Friday's New York Times features the article "Rethinking Money Market Funds". The piece discusses support actions taken by money fund advisors to date, saying, "During the last year, big banks and investment companies have committed more than $10 billion to shore up money market funds that were tainted by the mortgage mess." It says at least 17 companies "have moved to bolster funds" and adds, "Regulators say six or seven other investment firms have orchestrated bailouts that have not been made public."
The Times continues, "Money market funds have not experienced such turmoil since 1994 , when about 50 of them had to be rescued because of gyrations in interest rates." It cites disclosures, support actions and/or securities purchases by the following companies: Legg Mason, Credit Suisse, Bank of America, SunTrust, Morgan Stanley, Dresdner Bank, Janus, Lehman Brothers, Wachovia, U.S. Bancorp and TD Waterhouse, HSBC, Northern, SEI, and Wells Fargo.
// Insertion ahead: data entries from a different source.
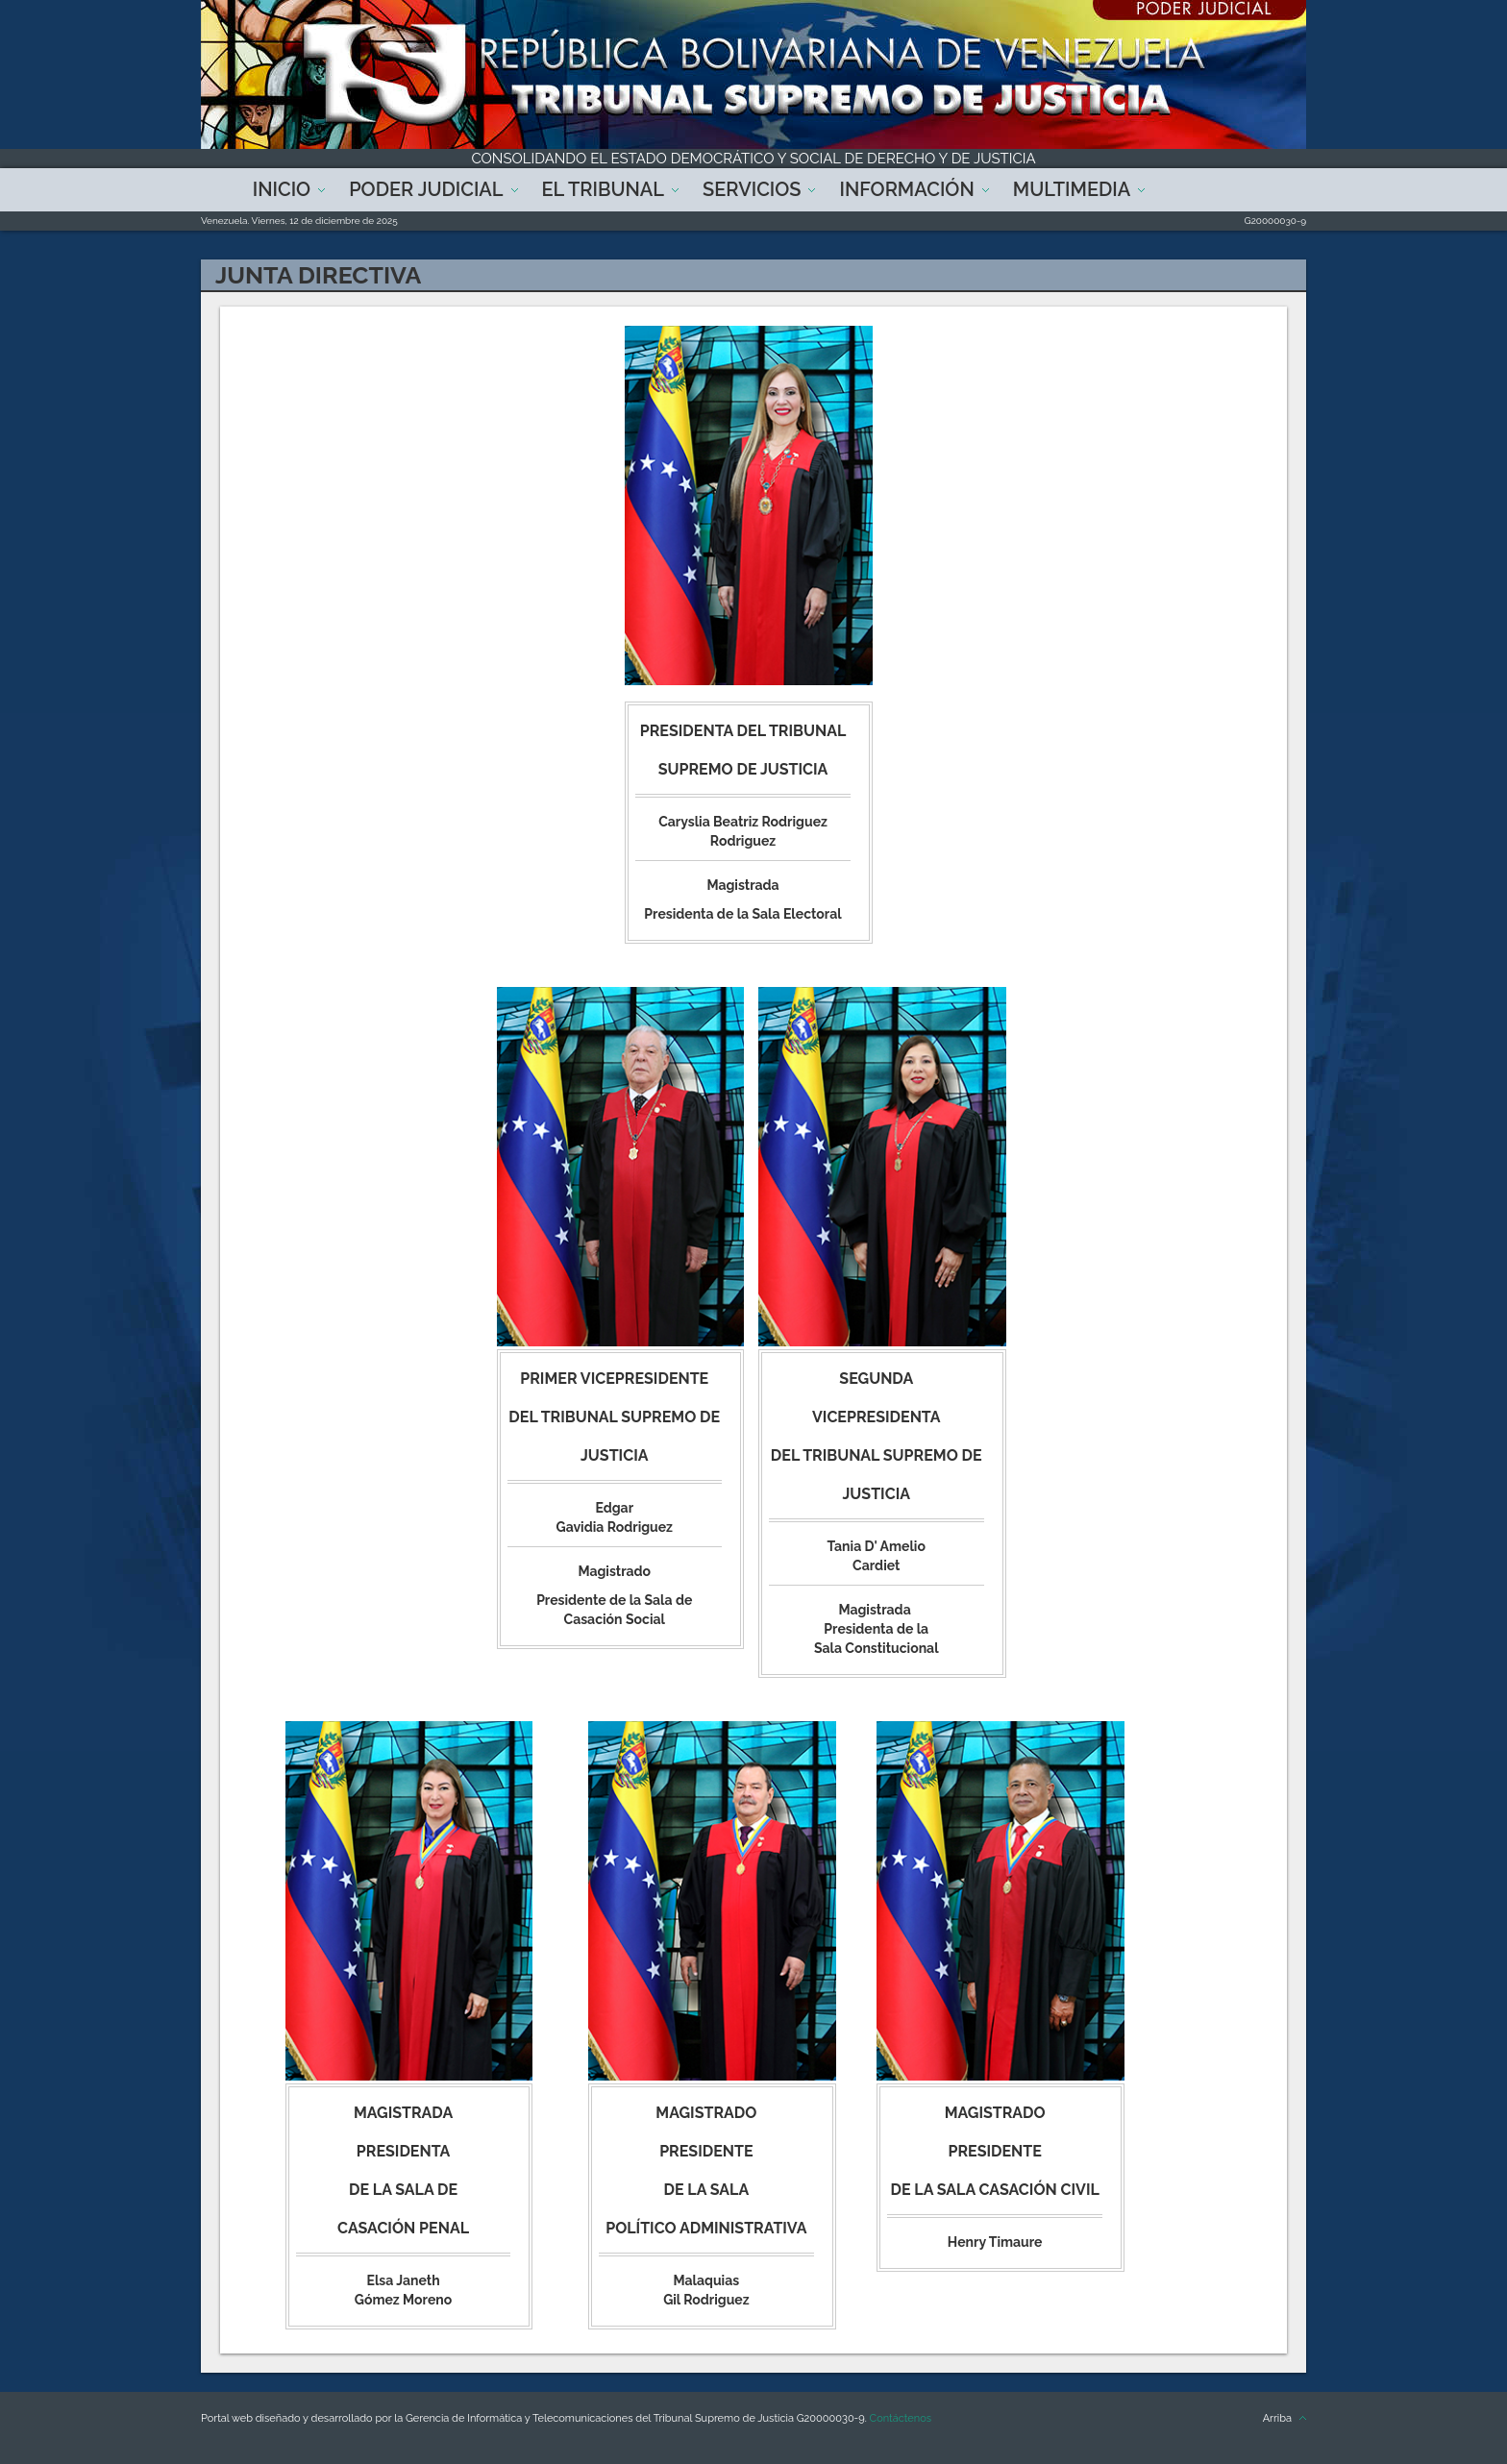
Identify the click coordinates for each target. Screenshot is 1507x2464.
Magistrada (403, 2113)
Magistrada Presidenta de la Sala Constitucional (876, 1629)
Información (906, 189)
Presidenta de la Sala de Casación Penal (403, 2189)
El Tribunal (603, 189)
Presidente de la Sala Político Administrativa (705, 2189)
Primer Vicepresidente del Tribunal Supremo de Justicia (614, 1417)
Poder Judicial (426, 189)
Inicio (281, 189)
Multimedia (1071, 189)
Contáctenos (900, 2418)
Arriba (1277, 2418)
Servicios (752, 189)
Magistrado (705, 2113)
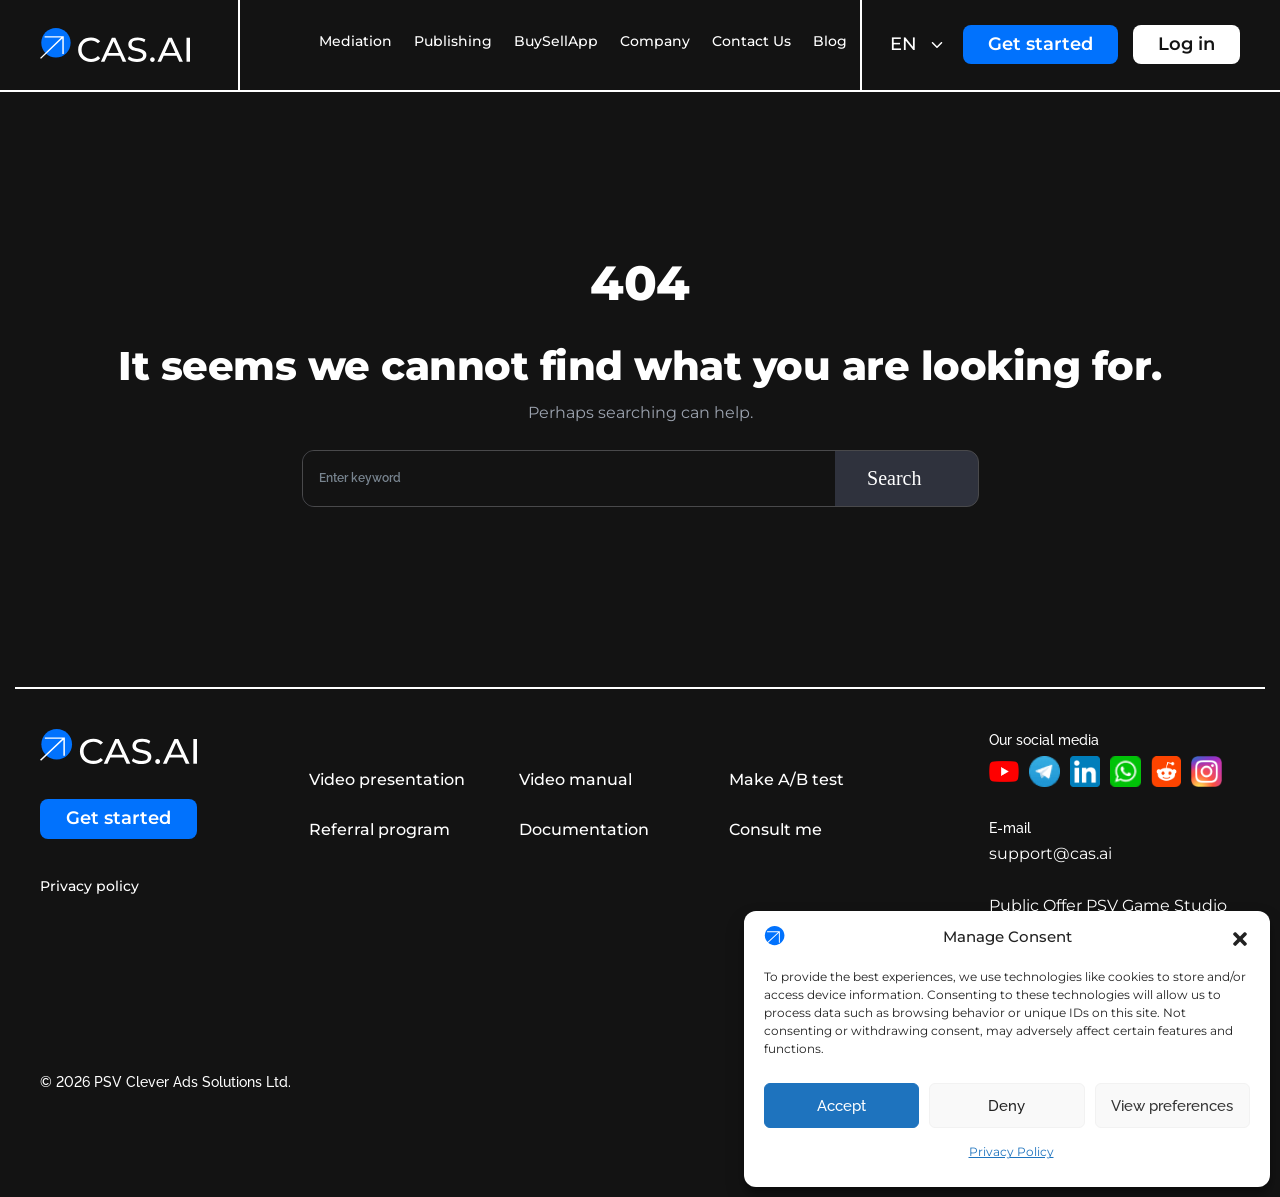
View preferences (1172, 1106)
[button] (1240, 937)
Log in (1186, 44)
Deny (1006, 1106)
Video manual (574, 779)
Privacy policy (89, 886)
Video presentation (386, 779)
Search (894, 478)
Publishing (453, 41)
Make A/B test (785, 779)
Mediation (355, 41)
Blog (830, 41)
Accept (841, 1106)
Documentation (583, 829)
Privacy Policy (1011, 1151)
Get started (1040, 44)
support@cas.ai (1050, 853)
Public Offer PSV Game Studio (1108, 905)
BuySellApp (556, 41)
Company (655, 41)
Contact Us (751, 41)
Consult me (774, 829)
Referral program (378, 829)
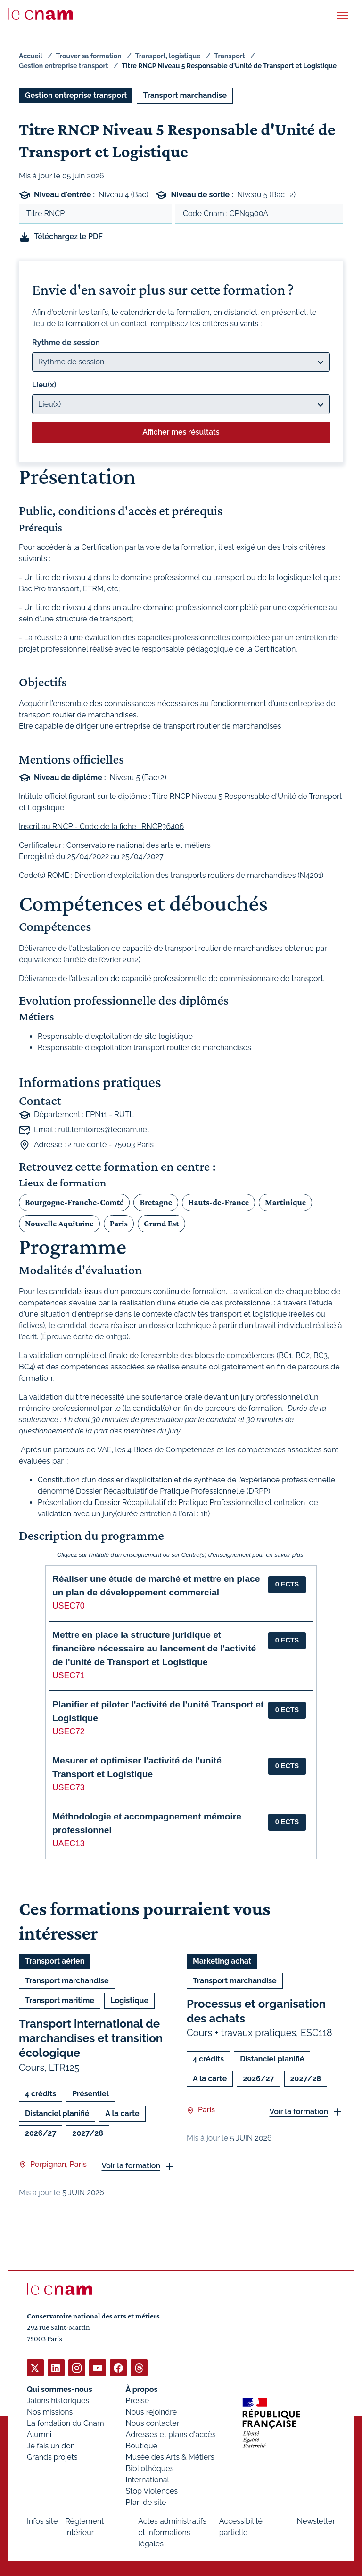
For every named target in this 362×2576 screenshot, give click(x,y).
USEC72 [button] (68, 1731)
The piece says, "Experts say fund investors are unlikely to lose money." It also cites the massive recent growth of money fund assets, saying, "The upshot is that assets of money funds have swollen to a record $3.5 trillion since the credit crisis began last year, according to Investment Company Institute data. That is an increase of $900 billion, or 35 percent."
Finally, the Times quotes: Alex Roever, "I think the damage has been done;" Bruce Bent, "Wall Street will respond by offering the next iteration of the questionable paper. If there is demand, we will come;" and Peter Crane, "There is still an awful lot of walking wounded investment money out there. Money funds should be a big beneficiary of that."